Freitag, 4. Februar 2022


Das Ereignis, das den zeitlichen Ablauf meines Freitags sehr verändert hatte, fand schon Donnerstag Abend statt.

Ich betrat ein Geschäft. Beim eiligen Anbringen des MundNasenschutzes fiel die Brille auf den Boden, wie schon so oft, aber diesmal brach das Mittelstück und ich blickte verzweifelt auf zwei Brillenhälften. Ich wurde wütend, beruhigte mich, kaufte Superkleber und tatsächlich hält es bis jetzt. Der Bruch der Brille erinnerte mich daran, dass es längst Zeit wäre, eine neue zu beschaffen.

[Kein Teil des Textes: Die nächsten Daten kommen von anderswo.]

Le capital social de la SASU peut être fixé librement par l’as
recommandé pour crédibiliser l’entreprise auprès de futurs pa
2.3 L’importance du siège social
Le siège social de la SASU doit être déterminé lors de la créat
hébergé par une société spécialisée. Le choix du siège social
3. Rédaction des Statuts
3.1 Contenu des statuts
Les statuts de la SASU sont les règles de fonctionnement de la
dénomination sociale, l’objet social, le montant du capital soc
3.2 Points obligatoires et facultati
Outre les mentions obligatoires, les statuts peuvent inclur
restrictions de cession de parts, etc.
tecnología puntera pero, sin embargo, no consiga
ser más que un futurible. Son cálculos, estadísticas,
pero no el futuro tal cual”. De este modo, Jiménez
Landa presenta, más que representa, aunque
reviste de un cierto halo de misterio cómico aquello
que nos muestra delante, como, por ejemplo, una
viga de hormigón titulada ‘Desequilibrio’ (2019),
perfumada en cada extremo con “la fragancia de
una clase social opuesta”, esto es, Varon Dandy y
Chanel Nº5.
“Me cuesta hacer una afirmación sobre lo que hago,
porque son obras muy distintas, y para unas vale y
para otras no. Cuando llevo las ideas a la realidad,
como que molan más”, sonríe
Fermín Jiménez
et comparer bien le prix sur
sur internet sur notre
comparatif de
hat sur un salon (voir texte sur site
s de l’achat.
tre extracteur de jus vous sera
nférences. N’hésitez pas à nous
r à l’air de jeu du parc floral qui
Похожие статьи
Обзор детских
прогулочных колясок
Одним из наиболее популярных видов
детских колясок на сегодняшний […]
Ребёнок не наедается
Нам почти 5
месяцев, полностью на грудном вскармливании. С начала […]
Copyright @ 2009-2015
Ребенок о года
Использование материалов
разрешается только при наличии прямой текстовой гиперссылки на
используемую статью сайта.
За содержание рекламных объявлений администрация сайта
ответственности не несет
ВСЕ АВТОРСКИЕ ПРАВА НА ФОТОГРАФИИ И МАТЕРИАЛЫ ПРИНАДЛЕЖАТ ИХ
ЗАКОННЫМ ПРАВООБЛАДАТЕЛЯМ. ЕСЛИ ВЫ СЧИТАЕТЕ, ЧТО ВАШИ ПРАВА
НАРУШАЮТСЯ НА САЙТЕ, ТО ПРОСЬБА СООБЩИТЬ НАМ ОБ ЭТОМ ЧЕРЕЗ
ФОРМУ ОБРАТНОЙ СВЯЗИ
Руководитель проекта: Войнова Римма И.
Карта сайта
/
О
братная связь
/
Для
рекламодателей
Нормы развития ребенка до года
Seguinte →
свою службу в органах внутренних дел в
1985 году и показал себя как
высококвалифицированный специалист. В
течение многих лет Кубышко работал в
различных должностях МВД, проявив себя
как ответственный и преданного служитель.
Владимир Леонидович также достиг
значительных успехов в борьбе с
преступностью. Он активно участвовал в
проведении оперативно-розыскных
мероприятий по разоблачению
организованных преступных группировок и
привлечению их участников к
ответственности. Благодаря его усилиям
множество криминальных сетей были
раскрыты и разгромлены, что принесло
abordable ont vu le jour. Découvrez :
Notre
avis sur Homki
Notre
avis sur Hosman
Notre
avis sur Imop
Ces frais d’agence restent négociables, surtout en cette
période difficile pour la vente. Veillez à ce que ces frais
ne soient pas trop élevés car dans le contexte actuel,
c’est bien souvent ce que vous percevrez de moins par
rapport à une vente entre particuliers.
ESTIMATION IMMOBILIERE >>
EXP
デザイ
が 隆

Freitag Früh fuhr ich mit dem Rad zu einem wichtigen beruflichen Termin im vierten Bezirk. Ich dachte daran, dass heute Wolfgang Berry mit einer Begräbnisfeier geehrt werden sollte, und uns hatte das Spielen in einer Rockfunkpopband verbunden. Wolfgang war mir immer freundlich und unterstützend begegnet. Vor so etwa vierzig Jahren hatten sich unsere Wege getrennt. Manche Bandmitglieder wurden professionelle Musiker, wie zum Beispiel Wolfgang, ich nicht. In den letzten Jahrzehnten hatten wir uns drei Mal gesehen. Freunde von mir hatten in den letzten Jahren bei Wolfgang Gesangsunterricht genommen, und einmal habe ich ihn bei der protestantischen Kirche am Gürtel kurz gesehen.

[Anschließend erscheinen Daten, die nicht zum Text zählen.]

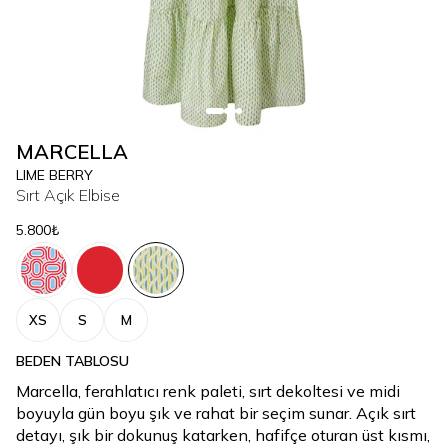
MARCELLA
LIME BERRY
Sırt Açık Elbise
5.800₺
XS
S
M
BEDEN TABLOSU
Marcella, ferahlatıcı renk paleti, sırt dekoltesi ve midi
boyuyla gün boyu şık ve rahat bir seçim sunar. Açık sırt
detayı, şık bir dokunuş katarken, hafifçe oturan üst kısmı,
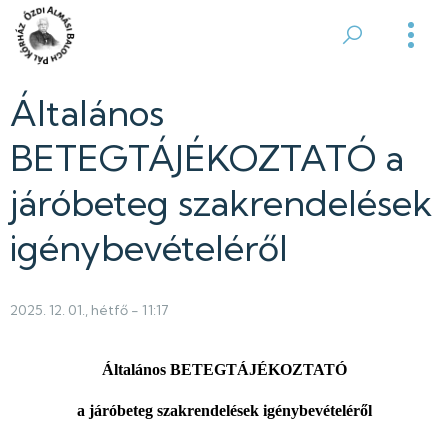
Ugrás
a
Ózdi
tartalomra
Almási
Általános
Balogh
BETEGTÁJÉKOZTATÓ a
Pál
járóbeteg szakrendelések
Kórház
igénybevételéről
2025. 12. 01., hétfő - 11:17
Általános BETEGTÁJÉKOZTATÓ
a járóbeteg szakrendelések igénybevételéről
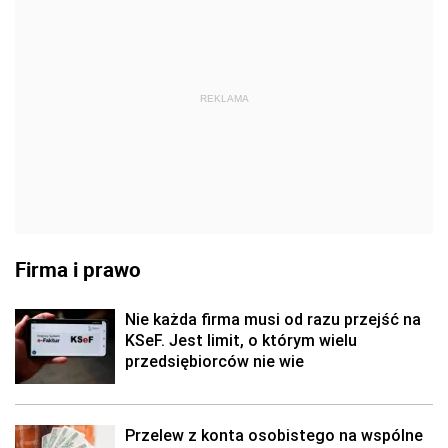
REKLAMA
Firma i prawo
Nie każda firma musi od razu przejść na
KSeF. Jest limit, o którym wielu
przedsiębiorców nie wie
Przelew z konta osobistego na wspólne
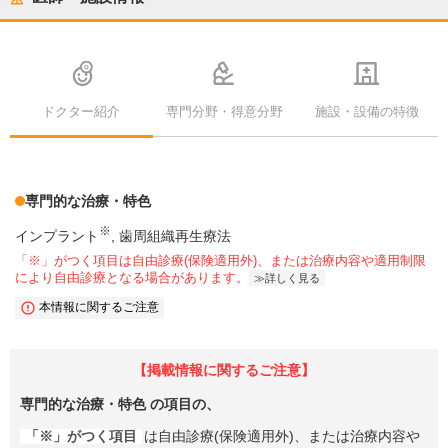
ドクター紹介
専門分野・得意分野
施設・設備の特徴
専門的な治療・特色
※
インプラント
歯周組織再生療法
「※」がつく項目は自由診療(保険適用外)、または治療内容や適用制限
により自由診療となる場合があります。
詳しく見る
本情報に関するご注意
【掲載情報に関するご注意】
専門的な治療・特色
の項目の、
「※」がつく項目
は自由診療(保険適用外)、または治療内容や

Die Totenfeier sollte in einer Kapelle des Stifts Klosterneuburg stattfinden. Dorthin, behauptete Google Maps, würde ich 35 Minuten brauchen, mit dem Rad, von meiner Wohnung im 20. Bezirk als Startpunkt. Der Termin im vierten Bezirk war um halb zwölf gut erledigt, und beim Zurückfahren in den Zwanzigsten fiel mir ein, dass mein Optiker an dieser Strecke ordinierte und kurzerhand blieb ich vor seinem Geschäft stehen. Ich brauchte die neue Brille möglichst rasch, Superkleber hin oder her. Es würde sich knapp ausgehen, es war ein paar Minuten nach zwölf.

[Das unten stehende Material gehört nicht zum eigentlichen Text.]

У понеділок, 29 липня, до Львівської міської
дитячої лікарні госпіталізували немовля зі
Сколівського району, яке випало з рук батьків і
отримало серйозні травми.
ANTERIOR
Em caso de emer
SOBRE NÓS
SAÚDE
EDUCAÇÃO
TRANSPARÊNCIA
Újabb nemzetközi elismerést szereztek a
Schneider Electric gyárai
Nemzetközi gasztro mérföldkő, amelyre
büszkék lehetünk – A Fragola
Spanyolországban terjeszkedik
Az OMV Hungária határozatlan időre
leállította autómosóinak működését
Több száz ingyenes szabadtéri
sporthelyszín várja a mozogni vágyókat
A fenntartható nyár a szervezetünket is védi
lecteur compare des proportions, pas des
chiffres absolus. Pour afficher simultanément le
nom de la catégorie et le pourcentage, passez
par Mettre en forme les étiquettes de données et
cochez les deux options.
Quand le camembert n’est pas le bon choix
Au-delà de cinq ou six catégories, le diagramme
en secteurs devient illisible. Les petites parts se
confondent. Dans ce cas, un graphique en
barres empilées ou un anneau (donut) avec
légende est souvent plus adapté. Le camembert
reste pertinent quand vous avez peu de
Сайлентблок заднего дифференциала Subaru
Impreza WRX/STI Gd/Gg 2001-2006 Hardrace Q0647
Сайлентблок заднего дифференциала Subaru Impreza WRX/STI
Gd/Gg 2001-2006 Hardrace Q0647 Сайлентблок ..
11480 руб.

Der Optiker war ein Jahr jünger als ich und besprach des langen und breiten gemütlich die verschiedenen Gläser und Preise, nachdem wir recht rasch eine passende Fassung gefunden hatten. Er sprach gern. Wir fanden überraschend viele Themen. Langsam begann die Uhr in meinem Kopf zu ticken, ich wollte bis 14 Uhr in Klosterneuburg sein. Endlich entließ mich der Optiker.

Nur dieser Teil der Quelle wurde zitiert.